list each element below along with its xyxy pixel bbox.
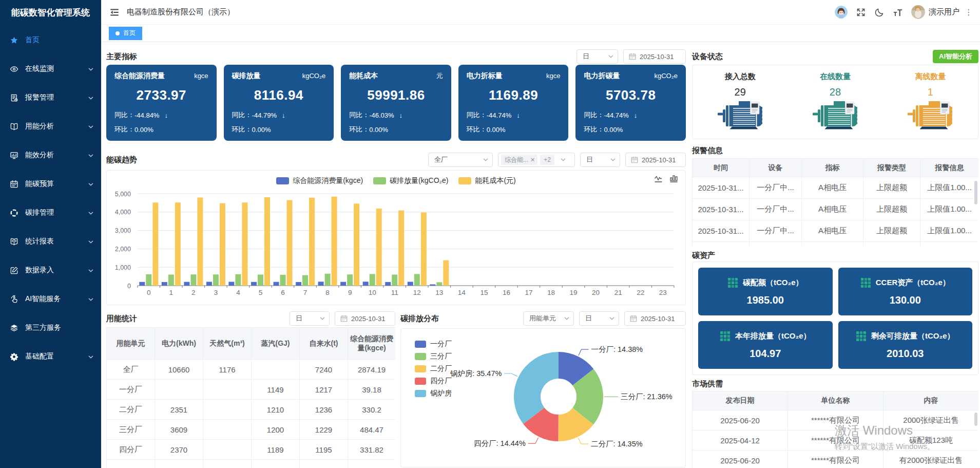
ai-analysis-button[interactable]: AI智能分析 — [933, 50, 978, 63]
bar-综合能源消费量(kgce)-13[interactable] — [430, 285, 435, 286]
bar-综合能源消费量(kgce)-5[interactable] — [251, 282, 257, 286]
sidebar-item-第三方服务[interactable]: 第三方服务 — [0, 313, 101, 342]
usage-date-picker[interactable]: 2025-10-31 — [335, 311, 395, 326]
bar-能耗成本(元)-13[interactable] — [443, 260, 449, 286]
table-row[interactable]: 2025-10-31...一分厂中...A相电压上限超额上限值1.00... — [693, 199, 979, 220]
bar-能耗成本(元)-11[interactable] — [398, 211, 404, 286]
table-row[interactable]: 2025-04-12******有限公司碳配额123吨 — [693, 430, 979, 451]
sidebar-item-统计报表[interactable]: 统计报表 — [0, 227, 101, 256]
bar-综合能源消费量(kgce)-10[interactable] — [363, 282, 369, 286]
legend-item-能耗成本(元)[interactable]: 能耗成本(元) — [458, 175, 515, 186]
bar-综合能源消费量(kgce)-12[interactable] — [408, 282, 413, 286]
bar-综合能源消费量(kgce)-7[interactable] — [296, 282, 301, 286]
sidebar-item-用能分析[interactable]: 用能分析 — [0, 112, 101, 141]
bar-能耗成本(元)-2[interactable] — [197, 198, 203, 286]
market-scrollbar-thumb[interactable] — [974, 413, 977, 426]
username[interactable]: 演示用户 — [929, 7, 959, 17]
bar-能耗成本(元)-3[interactable] — [220, 203, 225, 286]
bar-综合能源消费量(kgce)-8[interactable] — [318, 282, 324, 286]
bar-碳排放量(kgCO₂e)-10[interactable] — [370, 274, 375, 286]
bar-碳排放量(kgCO₂e)-9[interactable] — [347, 274, 353, 286]
metric-tag[interactable]: 综合能...✕ — [501, 155, 537, 165]
sidebar-item-首页[interactable]: 首页 — [0, 26, 101, 54]
usage-period-select[interactable]: 日 — [290, 311, 330, 326]
assistant-avatar[interactable] — [835, 6, 848, 18]
bar-综合能源消费量(kgce)-3[interactable] — [206, 282, 212, 286]
bar-碳排放量(kgCO₂e)-8[interactable] — [325, 274, 331, 286]
bar-综合能源消费量(kgce)-11[interactable] — [385, 282, 391, 286]
trend-plant-select[interactable]: 全厂 — [428, 153, 493, 167]
distribution-date-picker[interactable]: 2025-10-31 — [624, 311, 686, 326]
table-row[interactable]: 全厂10660117672402874.19 — [107, 360, 396, 380]
sidebar-item-报警管理[interactable]: 报警管理 — [0, 83, 101, 112]
bar-综合能源消费量(kgce)-6[interactable] — [274, 282, 279, 286]
legend-item-碳排放量(kgCO₂e)[interactable]: 碳排放量(kgCO₂e) — [373, 175, 448, 186]
distribution-period-select[interactable]: 日 — [579, 311, 619, 326]
more-metrics-tag[interactable]: +2 — [540, 155, 554, 165]
bar-碳排放量(kgCO₂e)-1[interactable] — [168, 275, 174, 286]
table-row[interactable]: 二分厂235112101236330.2 — [107, 400, 396, 420]
bar-能耗成本(元)-0[interactable] — [152, 202, 158, 286]
user-avatar[interactable] — [911, 5, 925, 19]
trend-date-picker[interactable]: 2025-10-31 — [625, 153, 686, 167]
bar-碳排放量(kgCO₂e)-13[interactable] — [436, 282, 442, 286]
distribution-unit-select[interactable]: 用能单元 — [523, 311, 574, 326]
sidebar-item-能碳预算[interactable]: 能碳预算 — [0, 170, 101, 198]
legend-item-综合能源消费量(kgce)[interactable]: 综合能源消费量(kgce) — [276, 175, 363, 186]
pie-legend-item-三分厂[interactable]: 三分厂 — [415, 353, 452, 360]
bar-能耗成本(元)-1[interactable] — [175, 202, 181, 286]
bar-能耗成本(元)-4[interactable] — [242, 202, 247, 286]
sidebar-item-基础配置[interactable]: 基础配置 — [0, 342, 101, 371]
bar-碳排放量(kgCO₂e)-2[interactable] — [190, 274, 196, 286]
bar-能耗成本(元)-7[interactable] — [309, 198, 315, 286]
bar-综合能源消费量(kgce)-1[interactable] — [162, 282, 167, 286]
bar-能耗成本(元)-8[interactable] — [332, 197, 337, 286]
table-row[interactable]: 四分厂237011891195331.82 — [107, 440, 396, 460]
table-row[interactable]: 三分厂360912001229484.47 — [107, 420, 396, 440]
table-row[interactable]: 2025-06-20******有限公司2000张绿证出售 — [693, 410, 979, 430]
bar-chart-toggle-icon[interactable] — [669, 174, 678, 183]
table-row[interactable]: 2025-10-31...一分厂中...A相电压上限超额上限值1.00... — [693, 177, 979, 199]
table-row[interactable]: 2025-06-20******有限公司有2000张绿证出售 — [693, 451, 979, 468]
bar-能耗成本(元)-5[interactable] — [264, 197, 270, 286]
alarms-scrollbar-thumb[interactable] — [974, 181, 977, 204]
bar-碳排放量(kgCO₂e)-5[interactable] — [258, 275, 263, 286]
collapse-menu-icon[interactable] — [109, 7, 120, 17]
dark-mode-icon[interactable] — [874, 7, 885, 17]
fullscreen-icon[interactable] — [856, 7, 866, 17]
pie-legend-item-锅炉房[interactable]: 锅炉房 — [415, 390, 452, 397]
trend-period-select[interactable]: 日 — [580, 153, 620, 167]
pie-legend-item-一分厂[interactable]: 一分厂 — [415, 341, 452, 348]
bar-能耗成本(元)-12[interactable] — [421, 213, 427, 286]
bar-综合能源消费量(kgce)-2[interactable] — [184, 282, 189, 286]
bar-能耗成本(元)-9[interactable] — [354, 203, 359, 286]
sidebar-item-AI智能服务[interactable]: AI智能服务 — [0, 285, 101, 313]
trend-metric-multiselect[interactable]: 综合能...✕ +2 — [498, 153, 575, 167]
bar-碳排放量(kgCO₂e)-0[interactable] — [146, 274, 151, 286]
sidebar-item-能效分析[interactable]: 能效分析 — [0, 141, 101, 170]
bar-碳排放量(kgCO₂e)-7[interactable] — [302, 275, 308, 286]
table-row[interactable] — [693, 242, 979, 247]
bar-综合能源消费量(kgce)-0[interactable] — [139, 282, 145, 286]
tag-close-icon[interactable]: ✕ — [530, 157, 535, 163]
bar-能耗成本(元)-10[interactable] — [376, 209, 382, 286]
bar-碳排放量(kgCO₂e)-11[interactable] — [392, 275, 397, 286]
sidebar-item-数据录入[interactable]: 数据录入 — [0, 256, 101, 285]
bar-碳排放量(kgCO₂e)-3[interactable] — [213, 274, 219, 286]
table-row[interactable]: 一分厂1149121739.18 — [107, 380, 396, 400]
tab-home[interactable]: 首页 — [109, 27, 142, 40]
bar-综合能源消费量(kgce)-4[interactable] — [228, 282, 234, 286]
pie-slice-锅炉房[interactable] — [514, 352, 559, 424]
pie-legend-item-二分厂[interactable]: 二分厂 — [415, 365, 452, 372]
kpi-date-picker[interactable]: 2025-10-31 — [623, 49, 686, 64]
kebab-menu-icon[interactable]: ⋮ — [965, 8, 973, 17]
kpi-period-select[interactable]: 日 — [577, 49, 618, 64]
table-row[interactable]: 2025-10-31...一分厂中...A相电压上限超额上限值1.00... — [693, 220, 979, 242]
table-row[interactable] — [107, 460, 396, 468]
sidebar-item-在线监测[interactable]: 在线监测 — [0, 54, 101, 83]
bar-碳排放量(kgCO₂e)-6[interactable] — [280, 275, 286, 286]
sidebar-item-碳排管理[interactable]: 碳排管理 — [0, 198, 101, 227]
line-chart-toggle-icon[interactable] — [654, 174, 663, 183]
bar-能耗成本(元)-6[interactable] — [287, 200, 293, 286]
font-size-icon[interactable] — [893, 7, 903, 17]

= = = = =

▶ Problem details: Scan the data for lines containing "chart" and copy all of them.

▶ Task output:
bar-chart-toggle-icon[interactable] — [669, 174, 678, 183]
line-chart-toggle-icon[interactable] — [654, 174, 663, 183]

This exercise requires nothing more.